Da der Stuhl durch die Ballaststoffe schneller durch den Dickdarm transportiert wird, haben potenzielle Giftstoffe oder krebserregende Substanzen aus der Nahrung weniger Zeit, mit der Darmwand in Kontakt zu treten. Studien zeigen, dass ein hoher Vollkornverzehr das Risiko für Dickdarmkrebs senken kann.

5. Regulierung des Blutzuckerspiegels und Sättigung

Die komplexen Kohlenhydrate im Vollkornbrot werden langsamer abgebaut als die einfachen Kohlenhydrate in Weißbrot.

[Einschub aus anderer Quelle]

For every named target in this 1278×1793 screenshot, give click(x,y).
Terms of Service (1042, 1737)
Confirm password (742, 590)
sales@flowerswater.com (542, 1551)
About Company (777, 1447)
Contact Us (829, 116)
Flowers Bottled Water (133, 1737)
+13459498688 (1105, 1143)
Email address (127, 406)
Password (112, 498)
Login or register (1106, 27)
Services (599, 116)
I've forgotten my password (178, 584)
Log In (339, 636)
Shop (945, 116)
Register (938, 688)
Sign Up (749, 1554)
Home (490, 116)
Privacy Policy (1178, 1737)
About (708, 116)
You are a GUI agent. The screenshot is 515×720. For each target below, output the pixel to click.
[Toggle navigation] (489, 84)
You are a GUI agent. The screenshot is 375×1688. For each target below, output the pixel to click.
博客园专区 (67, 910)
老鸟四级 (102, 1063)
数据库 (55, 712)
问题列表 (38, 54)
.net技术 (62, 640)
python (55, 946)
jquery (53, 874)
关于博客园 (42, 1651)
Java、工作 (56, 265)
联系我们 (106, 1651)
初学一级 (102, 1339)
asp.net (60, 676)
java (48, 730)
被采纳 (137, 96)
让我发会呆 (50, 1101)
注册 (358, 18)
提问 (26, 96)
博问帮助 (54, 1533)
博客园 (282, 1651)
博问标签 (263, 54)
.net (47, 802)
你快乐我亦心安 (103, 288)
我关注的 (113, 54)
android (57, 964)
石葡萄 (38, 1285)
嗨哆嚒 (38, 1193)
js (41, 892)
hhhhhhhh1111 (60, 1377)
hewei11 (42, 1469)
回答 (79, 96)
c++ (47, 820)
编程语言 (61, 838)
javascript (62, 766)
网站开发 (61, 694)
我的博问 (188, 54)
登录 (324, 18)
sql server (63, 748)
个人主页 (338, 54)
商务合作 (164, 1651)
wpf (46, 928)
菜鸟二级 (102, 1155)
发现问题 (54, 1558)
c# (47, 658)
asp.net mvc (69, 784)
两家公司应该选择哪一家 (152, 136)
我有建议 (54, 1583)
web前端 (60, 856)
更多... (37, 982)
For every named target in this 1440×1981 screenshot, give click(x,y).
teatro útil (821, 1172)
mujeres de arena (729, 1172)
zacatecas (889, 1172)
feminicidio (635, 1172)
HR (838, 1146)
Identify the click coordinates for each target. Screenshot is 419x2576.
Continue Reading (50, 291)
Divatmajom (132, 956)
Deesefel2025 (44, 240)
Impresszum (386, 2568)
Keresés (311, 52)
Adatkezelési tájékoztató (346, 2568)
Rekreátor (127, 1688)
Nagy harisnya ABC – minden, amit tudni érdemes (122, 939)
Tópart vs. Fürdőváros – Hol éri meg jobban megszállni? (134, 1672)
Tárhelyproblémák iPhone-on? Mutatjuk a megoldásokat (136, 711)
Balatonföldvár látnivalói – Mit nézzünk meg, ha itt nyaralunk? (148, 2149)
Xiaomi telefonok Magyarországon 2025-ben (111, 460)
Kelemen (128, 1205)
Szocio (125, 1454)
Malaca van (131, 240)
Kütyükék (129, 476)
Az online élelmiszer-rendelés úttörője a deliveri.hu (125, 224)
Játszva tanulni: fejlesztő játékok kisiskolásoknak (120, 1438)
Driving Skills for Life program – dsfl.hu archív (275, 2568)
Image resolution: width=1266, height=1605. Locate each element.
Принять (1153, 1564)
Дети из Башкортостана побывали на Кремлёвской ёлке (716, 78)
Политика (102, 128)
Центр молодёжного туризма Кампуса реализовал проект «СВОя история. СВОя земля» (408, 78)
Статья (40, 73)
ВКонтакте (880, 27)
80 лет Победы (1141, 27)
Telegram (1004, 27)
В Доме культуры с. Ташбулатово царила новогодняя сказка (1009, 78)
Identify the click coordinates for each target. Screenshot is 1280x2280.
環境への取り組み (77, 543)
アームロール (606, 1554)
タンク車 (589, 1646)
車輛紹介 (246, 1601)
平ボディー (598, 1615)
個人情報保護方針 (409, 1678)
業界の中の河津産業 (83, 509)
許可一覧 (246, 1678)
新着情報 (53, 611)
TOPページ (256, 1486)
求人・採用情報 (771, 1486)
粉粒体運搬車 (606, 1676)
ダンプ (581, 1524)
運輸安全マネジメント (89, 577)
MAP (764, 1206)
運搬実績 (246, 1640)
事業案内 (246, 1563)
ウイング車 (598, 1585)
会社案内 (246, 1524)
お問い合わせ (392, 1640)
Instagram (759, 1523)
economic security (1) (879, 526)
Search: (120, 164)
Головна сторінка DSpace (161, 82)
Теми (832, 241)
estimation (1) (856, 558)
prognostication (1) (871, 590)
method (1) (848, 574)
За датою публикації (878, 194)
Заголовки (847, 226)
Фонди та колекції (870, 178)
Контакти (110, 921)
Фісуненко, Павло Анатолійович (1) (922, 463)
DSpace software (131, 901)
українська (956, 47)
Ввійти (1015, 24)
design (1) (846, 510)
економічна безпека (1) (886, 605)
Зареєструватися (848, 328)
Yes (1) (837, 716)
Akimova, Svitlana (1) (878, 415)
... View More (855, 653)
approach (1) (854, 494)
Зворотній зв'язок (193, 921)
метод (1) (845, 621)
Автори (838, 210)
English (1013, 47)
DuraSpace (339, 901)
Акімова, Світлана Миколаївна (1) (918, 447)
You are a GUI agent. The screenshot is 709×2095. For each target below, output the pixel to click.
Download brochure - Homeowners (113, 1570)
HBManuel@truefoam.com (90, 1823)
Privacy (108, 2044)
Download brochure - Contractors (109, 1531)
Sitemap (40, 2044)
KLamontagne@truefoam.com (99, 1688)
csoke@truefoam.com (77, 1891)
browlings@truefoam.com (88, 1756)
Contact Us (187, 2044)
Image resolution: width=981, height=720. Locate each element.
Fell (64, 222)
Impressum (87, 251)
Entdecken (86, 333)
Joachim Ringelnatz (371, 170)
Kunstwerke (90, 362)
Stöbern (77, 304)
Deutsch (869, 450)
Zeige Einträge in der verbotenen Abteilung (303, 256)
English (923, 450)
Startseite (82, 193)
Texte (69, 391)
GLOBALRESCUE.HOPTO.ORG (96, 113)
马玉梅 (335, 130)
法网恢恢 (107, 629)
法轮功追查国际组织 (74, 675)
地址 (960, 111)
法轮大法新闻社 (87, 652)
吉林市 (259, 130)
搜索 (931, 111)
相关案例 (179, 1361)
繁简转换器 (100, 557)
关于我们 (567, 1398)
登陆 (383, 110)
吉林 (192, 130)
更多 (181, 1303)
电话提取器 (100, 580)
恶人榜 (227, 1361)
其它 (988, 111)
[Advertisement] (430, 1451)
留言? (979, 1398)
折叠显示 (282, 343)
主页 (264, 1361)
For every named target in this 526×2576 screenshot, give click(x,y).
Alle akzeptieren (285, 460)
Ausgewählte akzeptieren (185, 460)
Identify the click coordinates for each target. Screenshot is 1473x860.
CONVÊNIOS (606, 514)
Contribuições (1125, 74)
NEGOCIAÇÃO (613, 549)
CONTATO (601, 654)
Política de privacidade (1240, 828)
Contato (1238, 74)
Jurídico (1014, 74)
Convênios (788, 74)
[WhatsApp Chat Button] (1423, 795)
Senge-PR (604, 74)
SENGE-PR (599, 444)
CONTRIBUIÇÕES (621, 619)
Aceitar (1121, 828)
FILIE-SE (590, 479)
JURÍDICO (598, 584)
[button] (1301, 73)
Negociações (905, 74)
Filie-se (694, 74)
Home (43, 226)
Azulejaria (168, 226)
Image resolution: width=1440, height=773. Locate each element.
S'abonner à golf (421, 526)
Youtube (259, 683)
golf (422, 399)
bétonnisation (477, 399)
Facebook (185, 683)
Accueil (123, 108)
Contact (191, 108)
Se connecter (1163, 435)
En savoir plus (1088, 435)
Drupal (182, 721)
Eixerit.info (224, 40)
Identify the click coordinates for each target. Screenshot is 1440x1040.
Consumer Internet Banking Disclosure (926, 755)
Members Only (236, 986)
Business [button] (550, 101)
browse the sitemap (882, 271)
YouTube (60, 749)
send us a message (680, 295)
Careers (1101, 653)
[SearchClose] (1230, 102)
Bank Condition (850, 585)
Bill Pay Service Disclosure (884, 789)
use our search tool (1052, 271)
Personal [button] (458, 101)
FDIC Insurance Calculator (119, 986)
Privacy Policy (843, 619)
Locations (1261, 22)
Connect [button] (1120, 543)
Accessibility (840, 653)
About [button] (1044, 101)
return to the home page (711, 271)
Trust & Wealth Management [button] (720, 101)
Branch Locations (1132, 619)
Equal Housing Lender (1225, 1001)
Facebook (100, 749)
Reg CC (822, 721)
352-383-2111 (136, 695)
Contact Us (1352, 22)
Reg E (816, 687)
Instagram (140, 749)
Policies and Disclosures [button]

  • Der Vorteil: Der Blutzuckerspiegel steigt nur langsam an und fällt auch langsam wieder ab. Das verhindert Heißhungerattacken und entlastet die Bauchspeicheldrüse.
  • Sättigung: Man ist länger satt, was indirekt die Verdauung entlastet, da man seltener zu Snacks greift.

6. Vorbeugung von Hämorrhoiden und Divertikeln

Durch den weicheren Stuhlgang und das geringere Pressen beim Toilettengang wird der Entstehung von Hämorrhoiden vorgebeugt. Auch das Risiko für Divertikel (Ausstülpungen der Darmwand), die sich entzünden können, verringert sich.


Wichtige Hinweise für den Umstieg:

  1. Viel trinken: Ballaststoffe können ihre positive Wirkung nur entfalten, wenn sie genügend Flüssigkeit zum Quellen haben. Wer viel Vollkorn isst, aber zu wenig trinkt, riskiert paradoxerweise Verstopfung.
  2. Langsam steigern: Wenn der Körper bisher nur Weißmehl gewohnt war, sollte man die Menge an Vollkorn langsam steigern. Ein plötzlicher Umstieg kann anfangs zu Blähungen oder einem Völlegefühl führen, da sich die Darmflora erst an die neue „Arbeit“ gewöhnen muss.
  3. Fein gemahlen vs. ganze Körner: Auch fein gemahlenes Vollkornbrot (Vollkornmehl) bietet alle Vorteile der Ballaststoffe und ist oft leichter verdaulich als Brot mit vielen ganzen Körnern.